The proposed toll road through Jefferson County is capturing some citizens' attention, as well as creating a little concern.
Bill Howard, a citizen who appeared before the Monticello City Council recently, advised the officials to be proactive and get involve in the determination of the proposed toll highway's route. He noted that the preliminary indications were that the road would tie into U.S. 19 at Capps and travel north into Georgia.
“It's supposed to be finished in 10 years,” Howard said. “So you need to start talking to the Florida Department of Transportation (FDOT) now to see how it's going to handle the traffic.”
Howard said if the issue wasn't properly addressed, the volume of traffic on the road would rattle the courthouse and Opera House and do damage to these historic structures.
“You need a bypass,” Howard said. “The route will have to bypass Monticello.”
Mayor John Jones discounted any need for urgency, noting that the toll road was still years away, if it ever came. Howard, however, disagreed.
“I encourage you to start talking to the FDOT early, before it's sprung on you.” he said. “I'm warning you early.”
Meanwhile, Commission Chairwoman Betsy Barfield and Clerk of Court Kirk Reams traveled to Tampa on Tuesday, Aug. 27, to participate in one of three task forces formed by the FDOT to study the respective toll roads, called Multi-use Corridors of Regional Economic Significance (M-CORES).
Barfield and Reams are Jefferson County's appointed representatives on the task force, which is assigned to study the corridor that is supposed to cross Jefferson County.

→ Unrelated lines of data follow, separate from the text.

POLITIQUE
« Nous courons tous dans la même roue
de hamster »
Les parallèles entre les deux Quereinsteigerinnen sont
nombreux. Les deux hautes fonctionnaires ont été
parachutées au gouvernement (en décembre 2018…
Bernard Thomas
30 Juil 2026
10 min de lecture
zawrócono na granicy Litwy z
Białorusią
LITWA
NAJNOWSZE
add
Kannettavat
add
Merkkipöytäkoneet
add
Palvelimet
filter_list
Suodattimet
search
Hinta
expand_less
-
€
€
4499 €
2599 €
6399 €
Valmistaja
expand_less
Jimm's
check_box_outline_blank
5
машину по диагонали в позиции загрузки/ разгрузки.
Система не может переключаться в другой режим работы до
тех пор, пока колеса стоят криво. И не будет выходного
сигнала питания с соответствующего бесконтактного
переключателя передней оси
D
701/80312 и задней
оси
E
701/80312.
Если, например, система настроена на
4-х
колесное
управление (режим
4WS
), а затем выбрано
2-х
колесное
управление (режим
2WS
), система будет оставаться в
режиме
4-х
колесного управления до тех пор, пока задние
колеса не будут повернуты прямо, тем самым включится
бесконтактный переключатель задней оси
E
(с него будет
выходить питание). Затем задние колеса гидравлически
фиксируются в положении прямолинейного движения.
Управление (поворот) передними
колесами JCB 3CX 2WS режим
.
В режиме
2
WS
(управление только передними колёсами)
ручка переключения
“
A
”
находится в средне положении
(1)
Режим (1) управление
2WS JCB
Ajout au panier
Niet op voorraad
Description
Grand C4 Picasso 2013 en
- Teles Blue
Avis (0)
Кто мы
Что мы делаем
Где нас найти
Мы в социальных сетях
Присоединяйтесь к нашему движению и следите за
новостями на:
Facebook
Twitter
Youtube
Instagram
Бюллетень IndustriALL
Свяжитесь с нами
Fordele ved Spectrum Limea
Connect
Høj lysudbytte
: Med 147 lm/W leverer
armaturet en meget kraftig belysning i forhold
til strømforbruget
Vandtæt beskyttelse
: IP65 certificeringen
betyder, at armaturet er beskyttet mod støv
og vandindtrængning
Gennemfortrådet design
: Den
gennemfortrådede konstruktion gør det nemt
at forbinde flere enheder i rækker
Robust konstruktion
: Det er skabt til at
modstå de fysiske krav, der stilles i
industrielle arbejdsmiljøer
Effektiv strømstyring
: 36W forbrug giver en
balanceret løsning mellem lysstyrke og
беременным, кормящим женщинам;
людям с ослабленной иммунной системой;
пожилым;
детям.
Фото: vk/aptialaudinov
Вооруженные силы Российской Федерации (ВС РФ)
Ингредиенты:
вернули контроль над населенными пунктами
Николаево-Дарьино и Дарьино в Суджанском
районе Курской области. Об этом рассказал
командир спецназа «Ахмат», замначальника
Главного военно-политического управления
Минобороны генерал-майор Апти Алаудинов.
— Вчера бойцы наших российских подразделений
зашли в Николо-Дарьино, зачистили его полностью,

The general goal of the task forces – per the legislation passed in the last session – is to do analyses of the environmental, land-use and other impacts of the proposed corridors on each of the communities that they cross. The three task forces have until Oct. 1, 2020, to submit written reports of their findings to the state, with the corridors' constructions projected to start “no later than Dec. 31, 2022,” and the roads to open to traffic “no later than Dec. 31, 2030.”

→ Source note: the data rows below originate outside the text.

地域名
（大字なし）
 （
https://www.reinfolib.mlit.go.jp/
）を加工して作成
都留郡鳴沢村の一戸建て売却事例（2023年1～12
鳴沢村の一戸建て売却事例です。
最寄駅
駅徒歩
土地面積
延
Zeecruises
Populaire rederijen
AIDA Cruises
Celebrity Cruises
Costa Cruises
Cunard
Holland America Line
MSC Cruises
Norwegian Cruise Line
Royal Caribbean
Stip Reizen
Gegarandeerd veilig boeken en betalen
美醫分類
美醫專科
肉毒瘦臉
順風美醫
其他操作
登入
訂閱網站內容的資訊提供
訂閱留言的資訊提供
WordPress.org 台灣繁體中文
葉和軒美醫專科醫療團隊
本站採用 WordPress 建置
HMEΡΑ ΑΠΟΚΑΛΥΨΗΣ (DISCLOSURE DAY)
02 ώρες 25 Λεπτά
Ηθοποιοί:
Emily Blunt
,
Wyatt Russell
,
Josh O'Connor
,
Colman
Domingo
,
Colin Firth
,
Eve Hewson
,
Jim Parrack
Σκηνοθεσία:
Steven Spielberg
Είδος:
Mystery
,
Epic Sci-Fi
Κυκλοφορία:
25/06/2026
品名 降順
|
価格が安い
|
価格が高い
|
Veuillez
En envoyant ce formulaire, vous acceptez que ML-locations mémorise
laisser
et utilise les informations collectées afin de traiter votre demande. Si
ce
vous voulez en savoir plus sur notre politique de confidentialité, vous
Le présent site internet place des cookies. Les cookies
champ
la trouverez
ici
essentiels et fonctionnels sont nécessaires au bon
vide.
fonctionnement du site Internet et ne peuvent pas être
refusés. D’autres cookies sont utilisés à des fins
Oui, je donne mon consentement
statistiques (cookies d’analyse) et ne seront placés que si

The three proposed toll corridors are the SunCoast Connector, which would extend from its present terminus in Citrus County and proceed north through Jefferson County and into Georgia; the Southwest-Central Florida Connector, which would extend from Collier County to Polk County; and the Northern Turnpike Connector, which would extend from the northern terminus of the Florida Turnpike northwest to the SunCoast Parkway.

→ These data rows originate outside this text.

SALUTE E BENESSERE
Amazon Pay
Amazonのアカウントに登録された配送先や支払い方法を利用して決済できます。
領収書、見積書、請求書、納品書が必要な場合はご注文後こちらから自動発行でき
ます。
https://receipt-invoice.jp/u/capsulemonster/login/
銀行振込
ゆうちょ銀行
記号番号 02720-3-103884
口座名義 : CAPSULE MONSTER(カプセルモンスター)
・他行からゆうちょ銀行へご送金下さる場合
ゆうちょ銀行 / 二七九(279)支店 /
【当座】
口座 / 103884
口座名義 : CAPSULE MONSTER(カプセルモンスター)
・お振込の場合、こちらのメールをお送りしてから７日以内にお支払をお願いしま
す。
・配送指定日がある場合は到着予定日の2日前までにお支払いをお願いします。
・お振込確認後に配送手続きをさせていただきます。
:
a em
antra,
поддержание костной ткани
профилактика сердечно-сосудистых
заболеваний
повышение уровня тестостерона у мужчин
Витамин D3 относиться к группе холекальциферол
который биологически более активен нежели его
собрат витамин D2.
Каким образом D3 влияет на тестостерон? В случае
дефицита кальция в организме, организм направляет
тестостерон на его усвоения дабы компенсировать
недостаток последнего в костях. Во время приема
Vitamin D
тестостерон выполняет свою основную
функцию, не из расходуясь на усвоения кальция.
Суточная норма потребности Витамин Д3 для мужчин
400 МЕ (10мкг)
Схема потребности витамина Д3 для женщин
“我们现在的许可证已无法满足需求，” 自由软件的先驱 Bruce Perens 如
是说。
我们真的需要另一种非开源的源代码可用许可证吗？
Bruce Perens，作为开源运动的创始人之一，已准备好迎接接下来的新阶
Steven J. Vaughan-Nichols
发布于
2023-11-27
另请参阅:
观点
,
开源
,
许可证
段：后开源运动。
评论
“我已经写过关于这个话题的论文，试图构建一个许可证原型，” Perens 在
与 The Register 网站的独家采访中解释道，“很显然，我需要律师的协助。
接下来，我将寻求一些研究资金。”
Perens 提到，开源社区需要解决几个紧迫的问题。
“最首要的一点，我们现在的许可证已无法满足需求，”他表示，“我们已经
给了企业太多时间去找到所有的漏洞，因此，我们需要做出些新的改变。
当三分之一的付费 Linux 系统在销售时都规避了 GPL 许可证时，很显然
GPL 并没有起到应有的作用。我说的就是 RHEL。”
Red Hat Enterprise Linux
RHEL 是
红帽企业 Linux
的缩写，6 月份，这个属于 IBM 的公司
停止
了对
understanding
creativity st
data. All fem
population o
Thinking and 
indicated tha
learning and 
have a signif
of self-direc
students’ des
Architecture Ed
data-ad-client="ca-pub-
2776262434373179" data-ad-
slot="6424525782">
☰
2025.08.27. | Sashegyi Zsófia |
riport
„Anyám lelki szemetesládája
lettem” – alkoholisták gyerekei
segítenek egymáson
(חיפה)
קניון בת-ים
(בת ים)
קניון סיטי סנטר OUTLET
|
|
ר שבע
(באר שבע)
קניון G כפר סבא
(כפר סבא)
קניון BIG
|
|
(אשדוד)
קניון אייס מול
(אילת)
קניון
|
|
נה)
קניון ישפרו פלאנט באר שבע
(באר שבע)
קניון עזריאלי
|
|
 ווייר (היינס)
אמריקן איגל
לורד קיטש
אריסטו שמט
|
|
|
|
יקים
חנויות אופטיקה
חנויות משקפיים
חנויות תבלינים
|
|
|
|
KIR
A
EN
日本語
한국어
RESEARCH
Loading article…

The proposed toll roads are opposed by scores of civic, conservation and environmental groups, including the Sierra Club, 1,000 Friends of Florida, Friends of the Everglades, League of Women Voters of Florida and Tall Timber.
Supporters of the projects include road and home builders, engineers, and trade groups such as the Chamber of Commerce, the Florida Transportation and Builders Association and the Florida Trucking Association.
Besides providing funding for road building, the legislation includes money for water, sewer and broadband internet access, which are generally viewed as “the building blocks of any massive development.”